Task instructions:
Give only the number of lines in the records that include the string "several".

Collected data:
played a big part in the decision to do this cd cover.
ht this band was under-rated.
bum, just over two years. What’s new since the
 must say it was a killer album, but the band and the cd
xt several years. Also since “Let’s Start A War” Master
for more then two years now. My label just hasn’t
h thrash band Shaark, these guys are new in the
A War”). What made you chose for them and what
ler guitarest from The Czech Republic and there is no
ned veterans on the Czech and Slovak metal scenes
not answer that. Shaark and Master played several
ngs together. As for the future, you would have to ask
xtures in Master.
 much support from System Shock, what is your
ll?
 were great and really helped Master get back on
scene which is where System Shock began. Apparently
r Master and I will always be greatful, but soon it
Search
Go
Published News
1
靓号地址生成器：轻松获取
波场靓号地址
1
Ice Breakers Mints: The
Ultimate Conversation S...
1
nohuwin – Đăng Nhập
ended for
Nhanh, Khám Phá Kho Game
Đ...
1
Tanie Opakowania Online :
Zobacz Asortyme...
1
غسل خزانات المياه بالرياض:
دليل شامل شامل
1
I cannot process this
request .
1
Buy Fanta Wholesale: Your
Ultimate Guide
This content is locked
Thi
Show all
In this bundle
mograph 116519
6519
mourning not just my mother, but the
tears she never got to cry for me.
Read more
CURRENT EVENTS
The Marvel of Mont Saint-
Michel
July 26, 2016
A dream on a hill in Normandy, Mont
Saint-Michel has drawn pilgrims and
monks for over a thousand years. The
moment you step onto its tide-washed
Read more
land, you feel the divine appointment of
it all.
* * *
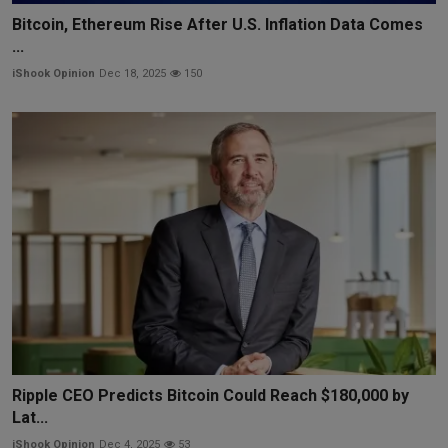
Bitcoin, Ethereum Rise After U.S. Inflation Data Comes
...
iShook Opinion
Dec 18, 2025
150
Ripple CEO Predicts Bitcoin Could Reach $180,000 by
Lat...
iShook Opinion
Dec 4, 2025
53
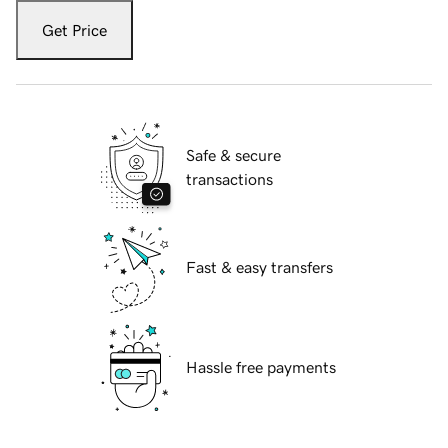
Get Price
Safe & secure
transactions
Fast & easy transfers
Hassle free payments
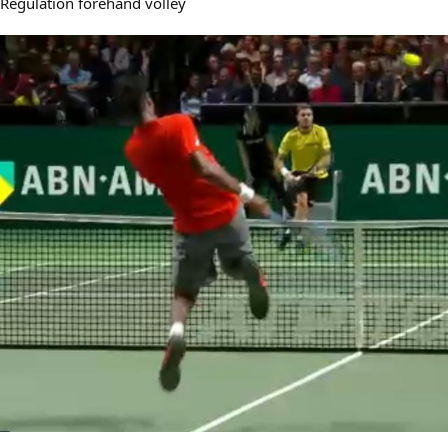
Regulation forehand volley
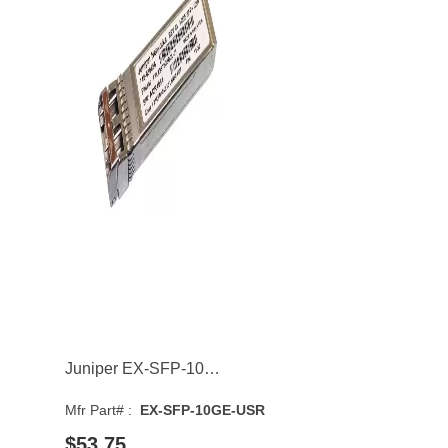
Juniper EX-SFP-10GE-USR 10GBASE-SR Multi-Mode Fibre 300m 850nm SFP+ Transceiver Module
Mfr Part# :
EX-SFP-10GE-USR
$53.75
* * *
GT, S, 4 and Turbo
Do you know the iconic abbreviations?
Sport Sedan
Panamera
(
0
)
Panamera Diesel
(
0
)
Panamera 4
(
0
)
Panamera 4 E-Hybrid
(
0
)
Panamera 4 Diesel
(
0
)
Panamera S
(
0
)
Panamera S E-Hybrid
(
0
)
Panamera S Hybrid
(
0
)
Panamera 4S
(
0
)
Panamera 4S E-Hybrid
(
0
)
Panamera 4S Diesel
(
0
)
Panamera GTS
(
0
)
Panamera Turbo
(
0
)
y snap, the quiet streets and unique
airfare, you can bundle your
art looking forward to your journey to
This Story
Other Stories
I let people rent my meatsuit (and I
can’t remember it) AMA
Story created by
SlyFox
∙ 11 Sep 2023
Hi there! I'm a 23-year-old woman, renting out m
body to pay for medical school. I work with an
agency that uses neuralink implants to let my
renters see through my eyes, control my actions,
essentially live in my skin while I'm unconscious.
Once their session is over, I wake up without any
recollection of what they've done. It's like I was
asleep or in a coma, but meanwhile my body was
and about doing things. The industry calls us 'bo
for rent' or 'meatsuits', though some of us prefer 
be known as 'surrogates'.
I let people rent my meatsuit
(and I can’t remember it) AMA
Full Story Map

Answer box:
2